(Exercise goal):
An exact transcript of the records is what this task asks for.

(Entries shown):
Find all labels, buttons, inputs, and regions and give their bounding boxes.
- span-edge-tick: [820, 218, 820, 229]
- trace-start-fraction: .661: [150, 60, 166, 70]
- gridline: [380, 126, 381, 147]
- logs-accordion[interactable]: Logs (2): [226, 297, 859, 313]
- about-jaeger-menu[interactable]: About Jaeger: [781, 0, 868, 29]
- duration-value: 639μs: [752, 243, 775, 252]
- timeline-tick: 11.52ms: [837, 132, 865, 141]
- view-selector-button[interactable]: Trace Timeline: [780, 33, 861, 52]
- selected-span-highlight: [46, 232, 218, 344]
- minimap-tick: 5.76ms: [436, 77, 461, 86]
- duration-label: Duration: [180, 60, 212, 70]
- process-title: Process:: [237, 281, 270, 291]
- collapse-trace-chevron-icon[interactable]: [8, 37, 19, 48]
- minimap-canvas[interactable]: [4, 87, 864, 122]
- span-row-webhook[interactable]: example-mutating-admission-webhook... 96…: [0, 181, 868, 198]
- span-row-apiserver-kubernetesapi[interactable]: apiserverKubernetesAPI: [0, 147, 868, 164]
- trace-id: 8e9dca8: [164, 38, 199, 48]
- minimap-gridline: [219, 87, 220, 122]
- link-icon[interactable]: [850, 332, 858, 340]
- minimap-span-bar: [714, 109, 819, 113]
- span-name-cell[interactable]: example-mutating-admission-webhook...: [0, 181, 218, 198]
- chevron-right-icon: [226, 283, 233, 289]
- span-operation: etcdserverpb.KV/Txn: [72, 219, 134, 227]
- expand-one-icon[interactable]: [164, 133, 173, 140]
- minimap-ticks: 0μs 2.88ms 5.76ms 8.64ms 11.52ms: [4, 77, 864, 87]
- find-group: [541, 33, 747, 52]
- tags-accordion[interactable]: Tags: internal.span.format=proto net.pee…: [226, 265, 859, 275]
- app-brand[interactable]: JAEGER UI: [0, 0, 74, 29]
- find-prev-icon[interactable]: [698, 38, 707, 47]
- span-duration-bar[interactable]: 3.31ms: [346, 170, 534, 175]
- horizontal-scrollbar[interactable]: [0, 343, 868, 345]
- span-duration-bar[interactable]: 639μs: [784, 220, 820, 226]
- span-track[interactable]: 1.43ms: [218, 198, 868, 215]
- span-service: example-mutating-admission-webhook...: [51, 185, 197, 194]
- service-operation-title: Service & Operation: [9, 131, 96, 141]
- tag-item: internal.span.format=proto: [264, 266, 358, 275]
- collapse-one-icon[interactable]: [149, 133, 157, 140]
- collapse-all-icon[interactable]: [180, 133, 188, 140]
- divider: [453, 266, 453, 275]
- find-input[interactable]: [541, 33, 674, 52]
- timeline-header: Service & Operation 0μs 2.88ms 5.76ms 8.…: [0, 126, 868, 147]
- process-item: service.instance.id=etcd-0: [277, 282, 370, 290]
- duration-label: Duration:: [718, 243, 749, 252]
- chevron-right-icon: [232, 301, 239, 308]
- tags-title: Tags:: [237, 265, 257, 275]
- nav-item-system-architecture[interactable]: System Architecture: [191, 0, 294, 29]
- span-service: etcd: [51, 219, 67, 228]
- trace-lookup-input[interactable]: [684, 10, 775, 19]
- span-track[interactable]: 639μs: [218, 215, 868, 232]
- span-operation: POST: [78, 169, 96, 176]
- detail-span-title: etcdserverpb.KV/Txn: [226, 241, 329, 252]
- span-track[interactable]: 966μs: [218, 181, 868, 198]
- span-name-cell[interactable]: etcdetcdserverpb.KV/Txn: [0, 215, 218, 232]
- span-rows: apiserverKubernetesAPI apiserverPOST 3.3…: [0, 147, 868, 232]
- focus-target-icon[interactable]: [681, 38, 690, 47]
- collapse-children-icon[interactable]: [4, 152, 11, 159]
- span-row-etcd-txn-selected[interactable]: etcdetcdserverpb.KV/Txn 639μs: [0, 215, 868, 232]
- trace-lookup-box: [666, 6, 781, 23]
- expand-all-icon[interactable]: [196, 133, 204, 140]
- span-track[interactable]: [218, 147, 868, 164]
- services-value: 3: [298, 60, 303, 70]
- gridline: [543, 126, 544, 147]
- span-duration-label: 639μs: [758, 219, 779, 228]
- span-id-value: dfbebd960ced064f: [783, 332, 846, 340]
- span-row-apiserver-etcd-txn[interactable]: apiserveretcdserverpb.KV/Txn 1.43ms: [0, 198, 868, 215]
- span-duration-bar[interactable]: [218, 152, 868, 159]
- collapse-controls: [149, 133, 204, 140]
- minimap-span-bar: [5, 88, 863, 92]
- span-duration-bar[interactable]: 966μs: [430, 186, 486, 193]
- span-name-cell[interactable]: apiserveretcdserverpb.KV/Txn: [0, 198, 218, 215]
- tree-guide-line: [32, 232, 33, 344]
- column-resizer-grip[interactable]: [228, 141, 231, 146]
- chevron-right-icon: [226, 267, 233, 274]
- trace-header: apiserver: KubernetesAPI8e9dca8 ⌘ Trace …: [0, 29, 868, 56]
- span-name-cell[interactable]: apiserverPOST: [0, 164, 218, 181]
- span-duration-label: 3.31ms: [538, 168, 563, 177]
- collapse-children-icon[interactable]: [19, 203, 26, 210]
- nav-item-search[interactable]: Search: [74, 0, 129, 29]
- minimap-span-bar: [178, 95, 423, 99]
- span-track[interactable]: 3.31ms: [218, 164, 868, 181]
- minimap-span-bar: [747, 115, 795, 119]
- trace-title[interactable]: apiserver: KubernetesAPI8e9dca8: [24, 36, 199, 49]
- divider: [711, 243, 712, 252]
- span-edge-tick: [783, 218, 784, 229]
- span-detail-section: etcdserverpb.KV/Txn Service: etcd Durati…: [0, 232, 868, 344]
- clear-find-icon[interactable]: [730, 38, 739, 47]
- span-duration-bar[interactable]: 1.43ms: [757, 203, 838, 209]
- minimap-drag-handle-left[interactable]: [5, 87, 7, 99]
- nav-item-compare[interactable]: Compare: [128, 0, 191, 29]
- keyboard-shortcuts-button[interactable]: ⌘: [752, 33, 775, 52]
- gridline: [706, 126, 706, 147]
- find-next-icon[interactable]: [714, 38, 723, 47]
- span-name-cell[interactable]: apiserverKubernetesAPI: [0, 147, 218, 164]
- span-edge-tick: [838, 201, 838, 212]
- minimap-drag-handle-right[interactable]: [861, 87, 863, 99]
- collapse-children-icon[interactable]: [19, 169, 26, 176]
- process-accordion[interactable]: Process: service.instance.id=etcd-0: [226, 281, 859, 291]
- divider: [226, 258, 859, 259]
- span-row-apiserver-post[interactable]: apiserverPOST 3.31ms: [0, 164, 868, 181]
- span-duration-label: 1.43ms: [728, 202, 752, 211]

(Exercise solution):
Find all labels, buttons, inputs, and regions and give their bounding boxes.
- span-edge-tick: [820, 218, 820, 229]
- trace-start-fraction: .661: [150, 60, 166, 70]
- gridline: [380, 126, 381, 147]
- logs-accordion[interactable]: Logs (2): [226, 297, 859, 313]
- about-jaeger-menu[interactable]: About Jaeger: [781, 0, 868, 29]
- duration-value: 639μs: [752, 243, 775, 252]
- timeline-tick: 11.52ms: [837, 132, 865, 141]
- view-selector-button[interactable]: Trace Timeline: [780, 33, 861, 52]
- selected-span-highlight: [46, 232, 218, 344]
- minimap-tick: 5.76ms: [436, 77, 461, 86]
- duration-label: Duration: [180, 60, 212, 70]
- process-title: Process:: [237, 281, 270, 291]
- collapse-trace-chevron-icon[interactable]: [8, 37, 19, 48]
- minimap-canvas[interactable]: [4, 87, 864, 122]
- span-row-webhook[interactable]: example-mutating-admission-webhook... 96…: [0, 181, 868, 198]
- span-row-apiserver-kubernetesapi[interactable]: apiserverKubernetesAPI: [0, 147, 868, 164]
- trace-id: 8e9dca8: [164, 38, 199, 48]
- minimap-gridline: [219, 87, 220, 122]
- link-icon[interactable]: [850, 332, 858, 340]
- minimap-span-bar: [714, 109, 819, 113]
- span-name-cell[interactable]: example-mutating-admission-webhook...: [0, 181, 218, 198]
- chevron-right-icon: [226, 283, 233, 289]
- span-operation: etcdserverpb.KV/Txn: [72, 219, 134, 227]
- expand-one-icon[interactable]: [164, 133, 173, 140]
- minimap-ticks: 0μs 2.88ms 5.76ms 8.64ms 11.52ms: [4, 77, 864, 87]
- find-group: [541, 33, 747, 52]
- tags-accordion[interactable]: Tags: internal.span.format=proto net.pee…: [226, 265, 859, 275]
- app-brand[interactable]: JAEGER UI: [0, 0, 74, 29]
- find-prev-icon[interactable]: [698, 38, 707, 47]
- span-duration-bar[interactable]: 3.31ms: [346, 170, 534, 175]
- horizontal-scrollbar[interactable]: [0, 343, 868, 345]
- span-duration-bar[interactable]: 639μs: [784, 220, 820, 226]
- span-track[interactable]: 1.43ms: [218, 198, 868, 215]
- span-service: example-mutating-admission-webhook...: [51, 185, 197, 194]
- service-operation-title: Service & Operation: [9, 131, 96, 141]
- tag-item: internal.span.format=proto: [264, 266, 358, 275]
- collapse-one-icon[interactable]: [149, 133, 157, 140]
- collapse-all-icon[interactable]: [180, 133, 188, 140]
- divider: [453, 266, 453, 275]
- find-input[interactable]: [541, 33, 674, 52]
- timeline-header: Service & Operation 0μs 2.88ms 5.76ms 8.…: [0, 126, 868, 147]
- process-item: service.instance.id=etcd-0: [277, 282, 370, 290]
- duration-label: Duration:: [718, 243, 749, 252]
- chevron-right-icon: [232, 301, 239, 308]
- tags-title: Tags:: [237, 265, 257, 275]
- nav-item-system-architecture[interactable]: System Architecture: [191, 0, 294, 29]
- span-service: etcd: [51, 219, 67, 228]
- trace-lookup-input[interactable]: [684, 10, 775, 19]
- span-track[interactable]: 639μs: [218, 215, 868, 232]
- span-operation: POST: [78, 169, 96, 176]
- detail-span-title: etcdserverpb.KV/Txn: [226, 241, 329, 252]
- span-track[interactable]: 966μs: [218, 181, 868, 198]
- span-name-cell[interactable]: etcdetcdserverpb.KV/Txn: [0, 215, 218, 232]
- span-rows: apiserverKubernetesAPI apiserverPOST 3.3…: [0, 147, 868, 232]
- focus-target-icon[interactable]: [681, 38, 690, 47]
- collapse-children-icon[interactable]: [4, 152, 11, 159]
- span-row-etcd-txn-selected[interactable]: etcdetcdserverpb.KV/Txn 639μs: [0, 215, 868, 232]
- trace-lookup-box: [666, 6, 781, 23]
- expand-all-icon[interactable]: [196, 133, 204, 140]
- span-track[interactable]: [218, 147, 868, 164]
- services-value: 3: [298, 60, 303, 70]
- gridline: [543, 126, 544, 147]
- span-duration-label: 639μs: [758, 219, 779, 228]
- span-id-value: dfbebd960ced064f: [783, 332, 846, 340]
- span-row-apiserver-etcd-txn[interactable]: apiserveretcdserverpb.KV/Txn 1.43ms: [0, 198, 868, 215]
- span-duration-bar[interactable]: [218, 152, 868, 159]
- collapse-controls: [149, 133, 204, 140]
- minimap-span-bar: [5, 88, 863, 92]
- span-duration-bar[interactable]: 966μs: [430, 186, 486, 193]
- span-name-cell[interactable]: apiserveretcdserverpb.KV/Txn: [0, 198, 218, 215]
- tree-guide-line: [32, 232, 33, 344]
- column-resizer-grip[interactable]: [228, 141, 231, 146]
- chevron-right-icon: [226, 267, 233, 274]
- trace-header: apiserver: KubernetesAPI8e9dca8 ⌘ Trace …: [0, 29, 868, 56]
- span-name-cell[interactable]: apiserverPOST: [0, 164, 218, 181]
- span-duration-label: 3.31ms: [538, 168, 563, 177]
- collapse-children-icon[interactable]: [19, 203, 26, 210]
- nav-item-search[interactable]: Search: [74, 0, 129, 29]
- minimap-span-bar: [178, 95, 423, 99]
- span-track[interactable]: 3.31ms: [218, 164, 868, 181]
- minimap-span-bar: [747, 115, 795, 119]
- trace-title[interactable]: apiserver: KubernetesAPI8e9dca8: [24, 36, 199, 49]
- divider: [711, 243, 712, 252]
- span-edge-tick: [783, 218, 784, 229]
- span-detail-section: etcdserverpb.KV/Txn Service: etcd Durati…: [0, 232, 868, 344]
- clear-find-icon[interactable]: [730, 38, 739, 47]
- span-duration-bar[interactable]: 1.43ms: [757, 203, 838, 209]
- minimap-drag-handle-left[interactable]: [5, 87, 7, 99]
- nav-item-compare[interactable]: Compare: [128, 0, 191, 29]
- keyboard-shortcuts-button[interactable]: ⌘: [752, 33, 775, 52]
- gridline: [706, 126, 706, 147]
- find-next-icon[interactable]: [714, 38, 723, 47]
- span-name-cell[interactable]: apiserverKubernetesAPI: [0, 147, 218, 164]
- span-edge-tick: [838, 201, 838, 212]
- minimap-drag-handle-right[interactable]: [861, 87, 863, 99]
- collapse-children-icon[interactable]: [19, 169, 26, 176]
- process-accordion[interactable]: Process: service.instance.id=etcd-0: [226, 281, 859, 291]
- divider: [226, 258, 859, 259]
- span-row-apiserver-post[interactable]: apiserverPOST 3.31ms: [0, 164, 868, 181]
- span-duration-label: 1.43ms: [728, 202, 752, 211]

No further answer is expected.